Quant au Livre blanc de Jean Cocteau, sa parution chez Persona fut rendue possible par l’aide amicale du grand ami de l’auteur, Milorad qui en rédigea l’introduction après avoir réussi à convaincre Edouard Dermit d’accepter cette publication. Jusqu’alors Le Livre blanc avait été publié sans nom d’auteur et à des tirages restreints (hormis l’édition de poche de 1970). Par la suite Milorad continua à publier régulièrement dans Masques et échangea une abondante correspondance avec JP Joecker. Comme pour les Triangles, le succès fut énorme, grâce à une couverture de presse tout aussi abondante… Un seul exemple : Angelo Rinaldi consacra une chronique entière à l’ouvrage dans Le Matin… Cette fameuse chronique attendue et redoutée chaque semaine par tous les amateurs de littérature ! Succès encore pour les deux autres ouvrages publiés en 1981 : la traduction de Bent, la pièce de Martin Sherman, éditée en liaison avec sa programmation au théâtre de Paris. Nul n‘a oublié l’impressionnante prestation des comédiens dont le regretté Bruno Cremer, et le volume fut  vite épuisé ! La traduction du troisième roman de Gore Vidal, The city and the pillar, publié en 1948 entraina sa quasi excommunication le contraignant à adopter un pseudonyme !  Il ne fut  jamais réédité en France et sa publication par Persona est due à Philippe Mikriammos qui réalisa une nouvelle traduction. Sous le titre Un Garçon près de la rivière, l’ouvrage connut un réel succès moins retentissant évidemment que les trois précédents !  Au terme de cette année 1981, le pari fou était gagné et l’avenir de Persona assuré. La maison d’édition, et donc Masques qui en bénéficia, eut, enfin ses locaux : elle s’installa dans l’espace salon de thé/restaurant de la librairie Les mots à la bouche, au 35 rue Simart dans le XVIII°. J P Meyer- Genton avait en effet décidé d’abandonner cette activité destinée au départ en 1980 à compenser un éventuel déficit de la librairie. Masques profita aussi du contrat de diffusion signé par Persona avec la société Distique : revues et livres furent aisément accessibles en librairie. Persona embaucha, enfin, des collaborateurs rémunérés… ainsi JP Joecker et JM Combettes purent se consacrer à plein temps à l’édition et à la revue.

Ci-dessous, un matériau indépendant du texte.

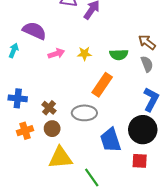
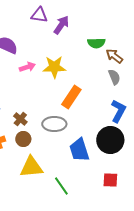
yellow star: (84, 54) -> (54, 67), size x1.6
green semicircle: (119, 55) -> (96, 43), moved
red square: (140, 161) -> (110, 180), moved

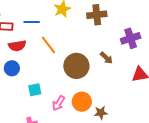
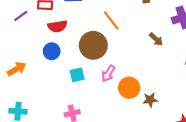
orange line: (48, 45) -> (111, 20), moved
brown circle: (76, 66) -> (93, 45), moved
pink arrow: (59, 103) -> (108, 73), moved

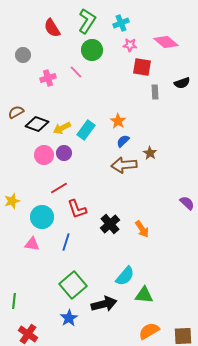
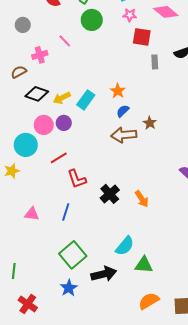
pink line: (76, 72) -> (65, 41), moved
pink cross: (48, 78) -> (40, 55), moved
brown semicircle: (16, 112) -> (19, 72), moved
cyan circle: (42, 217) -> (26, 145), moved

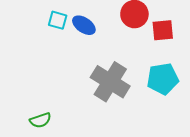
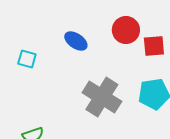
cyan square: (58, 20) -> (27, 59), moved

Il n’est évidemment pas question ici de rendre compte des 28 ouvrages publiés de 81 à 85, on en trouvera la liste en annexe. Mais il importe de tenter de comprendre pourquoi, après des débuts aussi prometteurs, la situation financière de Persona se dégrada et devint déficitaire. L’explication est hélas simple : les fondateurs, tout comme les rédacteurs de Masques, étaient certes pleins d’enthousiasme et de bonne volonté mais la rigueur d’une bonne gestion leur était totalement étrangère. Pire même, suspecte ! Jamais, hélas, les résultats financiers, constatés ou espérés ne furent pris en compte ni même examinés… Jean Pierre Joecker avait certes un immense talent, et, sans lui, ni Masques ni Persona n’auraient vu le jour, mais ses choix éditoriaux furent parfois catastrophiques sur le plan financier… Et Jean Marie Combettes, qui assurait, seul, la gestion de l’entreprise le faisait plus par devoir que par réel intérêt et n’osa jamais utiliser l’argument de la rentabilité pour s’opposer à une publication. Persona eut la chance de connaitre le succès à ses débuts et l’équipe ne se soucia plus de ces questions d’intendance considérées comme triviales. De fait, jusqu’en 1984 inclus, le succès de certaines publications épongea l’échec d’autres, hélas plus nombreuses ! La réédition de Tricks de Renaud Camus (mai 82) et L’Album Querelle d’après le film de Fassbinder (décembre 82) compensèrent les échecs des autres sorties. Il en fut de même en 1983 avec les succès de L’Album Saint Sébastien, réalisé par JP Joecker et la réédition du Mystère de Jean l’oiseleur de Cocteau. En 1984  le Visconti cinéaste d’Alain Sanzio et Paul Louis Thirard, qui reçut le Prix du meilleur livre de cinéma 1984 et bénéficia du passage à Apostrophes, fut un tel succès qu’il dut être réédité. Dans la foulée, le scénario du Proust de Visconti et Suso Cecchi D’Amico, inédit en français, fut vite épuisé. Mais ce furent les derniers grands succès… Rien de tel en 1985. Et les déficits se creusèrent rapidement…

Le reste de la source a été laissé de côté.